Given an input sentence, list of mentions to be disambiguated, and list of possible candidates for each mention (described in Input Data), Bootleg outputs the most likely candidate for each mention. Bootleg’s model is a biencoder architecture and consists of two components: the entity encoder and context encoder. For each entity candidate, the entity encoder generates an embedding representing this entity from a textual input containing entity information such as the title, description, and types. The context encoder embeds the mention and its surrounded context. The selected candidate is the one with the highest dot product.
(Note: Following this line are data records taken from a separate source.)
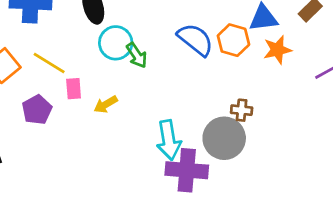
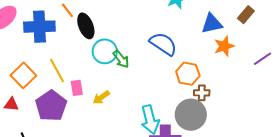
orange hexagon: (233, 40) -> (188, 74), moved
yellow line: (49, 63) -> (57, 71), turned 35
purple pentagon: (37, 110) -> (51, 106), size x1.4

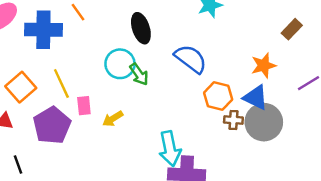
blue triangle: (212, 24) -> (256, 98), moved, turned 35
black ellipse: (86, 26) -> (141, 28), moved
gray circle: (191, 115) -> (264, 122), moved

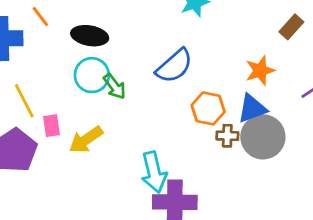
black ellipse: (141, 28) -> (90, 36), moved, turned -60
blue semicircle: (191, 59) -> (174, 66), turned 104
blue triangle: (256, 98) -> (252, 108), turned -44
yellow arrow: (113, 119) -> (86, 140), size x1.4

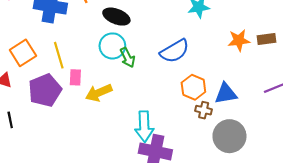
brown rectangle: (291, 27) -> (266, 39), turned 30
orange star: (260, 71) -> (239, 40), moved
gray circle: (263, 137) -> (229, 136), moved

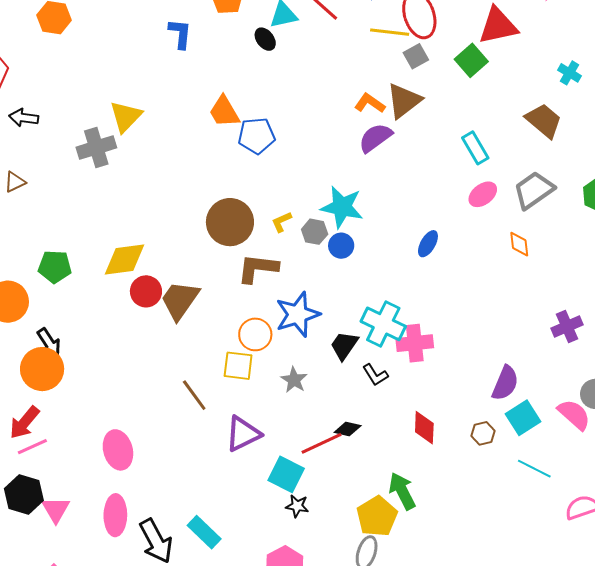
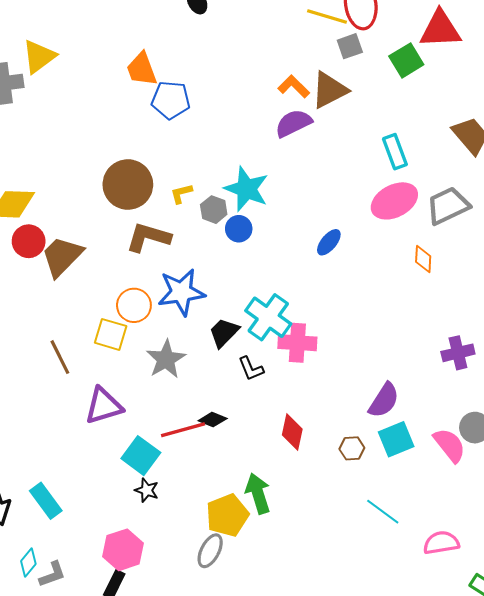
pink ellipse: (483, 194) -> (394, 201), size x1.5
gray star: (294, 380) -> (166, 359), size x1.4
cyan line: (534, 469) -> (383, 512), moved

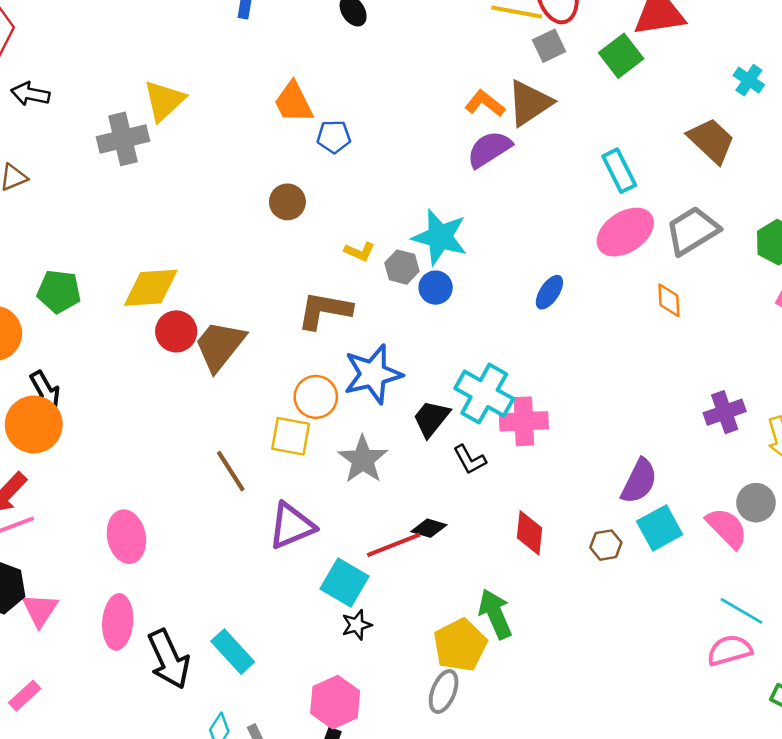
blue pentagon: (171, 100) -> (334, 137), size x0.7
brown circle: (128, 185) -> (287, 202), moved, size x0.6
yellow L-shape: (181, 193) -> (360, 252), turned -135
black star: (147, 490) -> (357, 625), turned -30
cyan line: (383, 512) -> (742, 611), moved

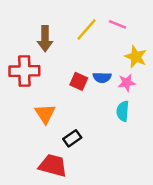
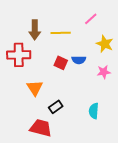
pink line: (118, 24) -> (91, 19), turned -64
yellow line: (87, 30) -> (61, 33), moved, turned 48
pink star: (127, 83) -> (104, 72), moved
cyan semicircle: (123, 111) -> (94, 111), moved

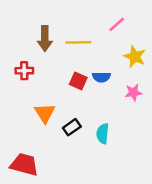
red cross: (19, 55) -> (24, 71), size x0.6
black rectangle: (56, 107) -> (72, 127), moved
cyan semicircle: (94, 111) -> (103, 134), moved
red trapezoid: (41, 128) -> (24, 164), moved

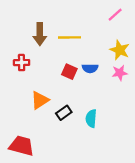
pink line: (117, 24) -> (115, 15), moved
pink star: (133, 92) -> (120, 73), moved
orange triangle: (45, 113) -> (40, 100), turned 30

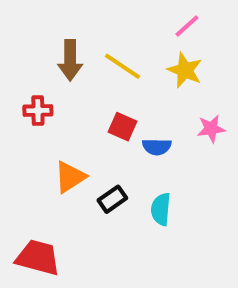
pink line: (115, 15) -> (187, 26), moved
yellow line: (69, 37) -> (122, 66), turned 35
yellow star: (120, 50) -> (185, 70), moved
blue semicircle: (90, 68) -> (157, 147), moved

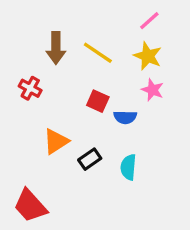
red cross: (38, 111) -> (30, 88), turned 30
pink star: (211, 129) -> (153, 90), moved, turned 30
red trapezoid: (38, 258) -> (30, 206), turned -147

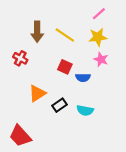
yellow star: (148, 56) -> (98, 37), turned -30
cyan semicircle: (128, 167) -> (85, 110), turned -84

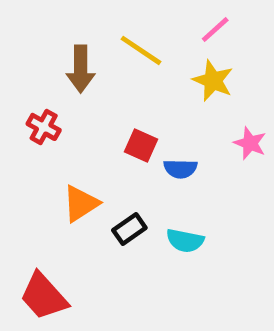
yellow line: (65, 35) -> (141, 50), moved
yellow star: (98, 37) -> (213, 81), turned 30
pink star: (101, 59) -> (250, 143), moved

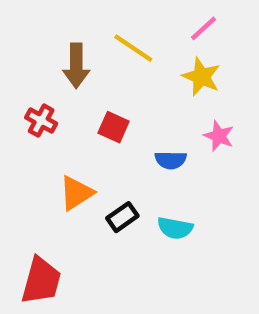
pink star: (250, 143) -> (219, 136), moved
red square: (141, 146) -> (114, 127), moved
red trapezoid: (44, 296) -> (41, 281), turned -123

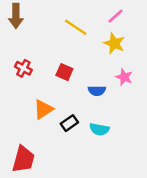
brown arrow: (76, 66) -> (16, 16), moved

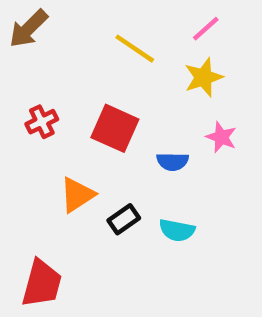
brown arrow: (16, 16) -> (28, 29), turned 45
yellow star: (114, 43) -> (204, 77), turned 30
red cross: (23, 68) -> (42, 122), turned 35
red square: (64, 72) -> (115, 128), size x1.5

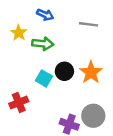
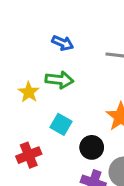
yellow star: (19, 33) -> (29, 92), moved
black circle: (64, 71) -> (92, 147), moved

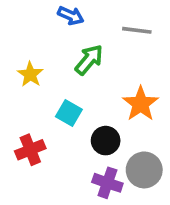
green arrow: (59, 80) -> (89, 60), moved, turned -56

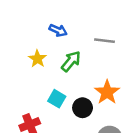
yellow star: (30, 74) -> (37, 59), moved
black circle: (106, 141) -> (83, 108), moved

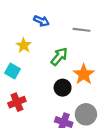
green arrow: (71, 61) -> (59, 56), moved
cyan square: (57, 99) -> (13, 71), moved

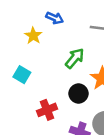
yellow star: (24, 45) -> (33, 36), moved
red cross: (17, 102) -> (47, 110), moved

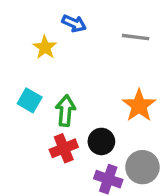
green arrow: (75, 58) -> (65, 111), moved, turned -35
black circle: (78, 93) -> (101, 141), moved

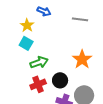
cyan square: (30, 100) -> (26, 43), moved
green arrow: (65, 111) -> (39, 62), turned 66

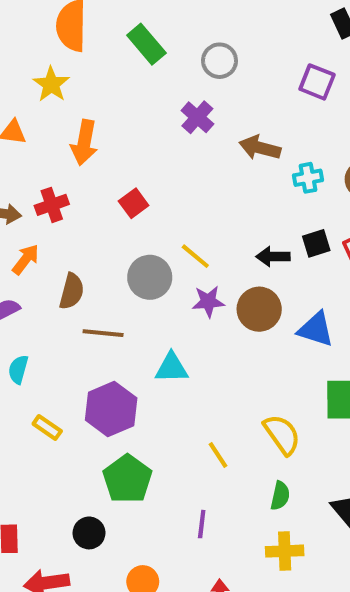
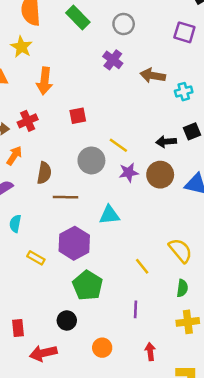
red square: (134, 203) -> (78, 116), turned 30

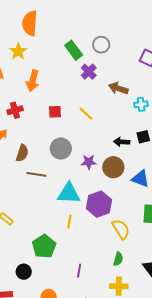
green rectangle: (78, 18) -> (74, 50), moved
yellow line: (118, 145) -> (86, 114), moved
cyan triangle: (109, 215) -> (69, 193), size x1.4
purple hexagon: (74, 243) -> (99, 204), moved
yellow line: (142, 266) -> (69, 222), moved, turned 40

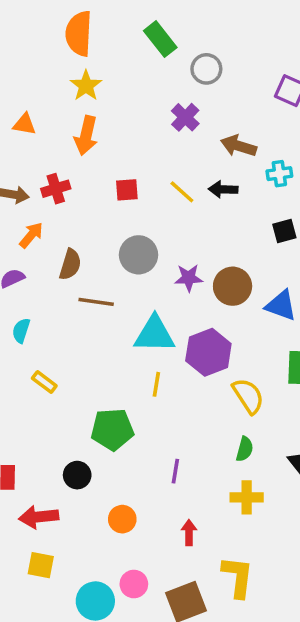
green rectangle: (74, 50) -> (160, 39), moved
yellow star: (18, 51) -> (86, 86), moved
black arrow: (122, 142) -> (223, 189), moved
green pentagon: (44, 246) -> (112, 429), turned 30

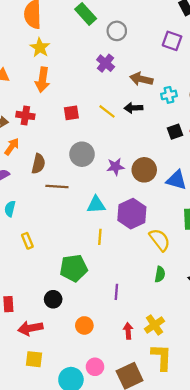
red cross: (56, 189) -> (25, 115), turned 30
cyan triangle: (154, 334) -> (96, 205), size x0.7
yellow rectangle: (44, 382) -> (27, 241), turned 35
yellow cross: (247, 497) -> (154, 325), moved, turned -30

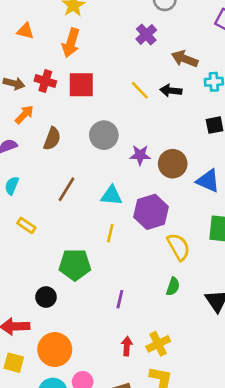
red square: (71, 113) -> (81, 85), moved, size x1.5
brown line: (57, 187) -> (67, 189), moved, turned -70
yellow rectangle: (27, 241) -> (26, 225), turned -42
orange circle: (84, 325) -> (55, 350), moved, size x1.6

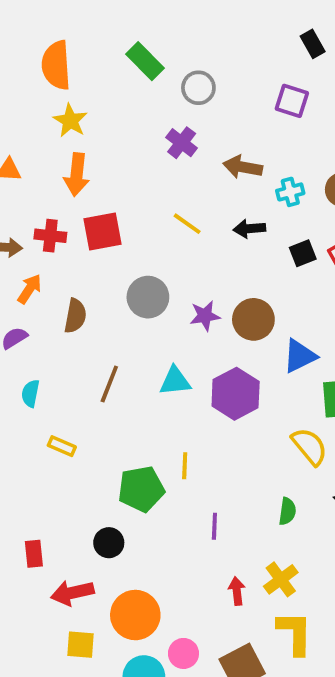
black arrow: (171, 91) -> (249, 229), moved
blue triangle: (208, 181) -> (300, 356), moved, turned -40
yellow line: (110, 233) -> (185, 466), moved
yellow semicircle: (179, 247) -> (310, 446), moved
green semicircle: (173, 287) -> (287, 511), moved

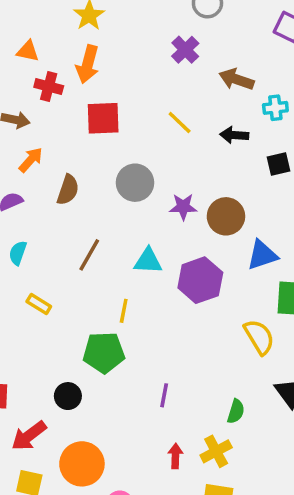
red cross: (50, 236) -> (49, 86), moved
yellow line: (185, 466) -> (124, 311), moved
green semicircle: (287, 511) -> (236, 411), moved
red arrow: (72, 593) -> (29, 436), turned -33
We now describe each step in detail and explain how to add/remove different parts of the entity encoder in our Bootleg Config.

Entity Encoder

The entity encoder is a BERT Transformer that takes a textual input for an entity and feeds it through BERT. During training, we take the [CLS] token as the entity embedding. There are four pieces of information we add to the textual input for an entity:

  • title: Entity title. Comes from qid2title.json. This is always used.

  • description: Entity description. Comes from qid2desc.json. This is toggled on/off.

  • type: Entity type from one of the type systems specified in the config. If the entity has multiple types, we add them to the input as <type_1> ; <type_2> ; ...

  • KG: Entity KG relations specified in the config. We add KG relations to the input as <predicate_1> <object_1> ; <predicate_2> <object_2> ; ... where the head of each triple is the entity in question.

The final entity input is <title> [SEP] <types> [SEP] <relations> [SEP] <description>.

You control what inputs are added by the following part in the input config. All the relevant entity encoder code is in bootleg/dataset.py.

data_config:
    ...
    use_entity_desc: true
    entity_type_data:
      use_entity_types: true
      type_symbols_dir: type_mappings/wiki
    entity_kg_data:
      use_entity_kg: true
      kg_symbols_dir: kg_mappings
    max_seq_len: 128
    max_seq_window_len: 64
    max_ent_len: 128

Context Encoder

Like the entity encoder, our context encode takes the context of a mention and feeds it through a BERT Transformer. The [CLS] token is used as th e relevant mention embedding. To allow BERT to understand where the mention is, we separate it by [ENT_START] and [ENT_END] clauses. As shown above, you can specify the maximum sequence length for the context encoder and the maximum window length. All the relevant context encoder code is in bootleg/dataset.py.